Input data Block Start

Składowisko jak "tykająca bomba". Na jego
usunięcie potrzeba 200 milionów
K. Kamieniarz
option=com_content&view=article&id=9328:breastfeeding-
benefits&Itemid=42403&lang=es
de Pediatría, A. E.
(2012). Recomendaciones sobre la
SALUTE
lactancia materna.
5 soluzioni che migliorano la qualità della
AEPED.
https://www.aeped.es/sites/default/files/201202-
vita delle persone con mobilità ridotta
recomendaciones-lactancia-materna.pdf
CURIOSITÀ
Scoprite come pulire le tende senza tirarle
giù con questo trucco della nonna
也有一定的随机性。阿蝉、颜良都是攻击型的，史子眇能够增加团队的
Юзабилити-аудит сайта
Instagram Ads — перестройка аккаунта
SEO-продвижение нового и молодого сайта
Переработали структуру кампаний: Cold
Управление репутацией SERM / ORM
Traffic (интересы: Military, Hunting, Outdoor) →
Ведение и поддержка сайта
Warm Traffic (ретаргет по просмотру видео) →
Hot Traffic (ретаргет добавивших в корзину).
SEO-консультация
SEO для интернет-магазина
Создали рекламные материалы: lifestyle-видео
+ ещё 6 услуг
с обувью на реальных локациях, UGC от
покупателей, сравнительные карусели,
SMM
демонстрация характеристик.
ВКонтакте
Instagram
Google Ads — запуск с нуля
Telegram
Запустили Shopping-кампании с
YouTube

Input data Block End
Input data Block Start

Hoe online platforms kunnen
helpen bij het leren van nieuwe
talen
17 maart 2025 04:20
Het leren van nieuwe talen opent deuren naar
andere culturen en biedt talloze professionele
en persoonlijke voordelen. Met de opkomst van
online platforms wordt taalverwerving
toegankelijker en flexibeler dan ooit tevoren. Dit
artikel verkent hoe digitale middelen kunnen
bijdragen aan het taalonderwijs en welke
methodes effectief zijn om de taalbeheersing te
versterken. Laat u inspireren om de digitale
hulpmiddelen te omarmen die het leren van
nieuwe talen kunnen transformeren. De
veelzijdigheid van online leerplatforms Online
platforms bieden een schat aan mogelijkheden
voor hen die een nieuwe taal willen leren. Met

Input data Block End

__What the task asks__.
The word to find is "della". Copy every line of the data that holds it.

__Problem solution__.
5 soluzioni che migliorano la qualità della
giù con questo trucco della nonna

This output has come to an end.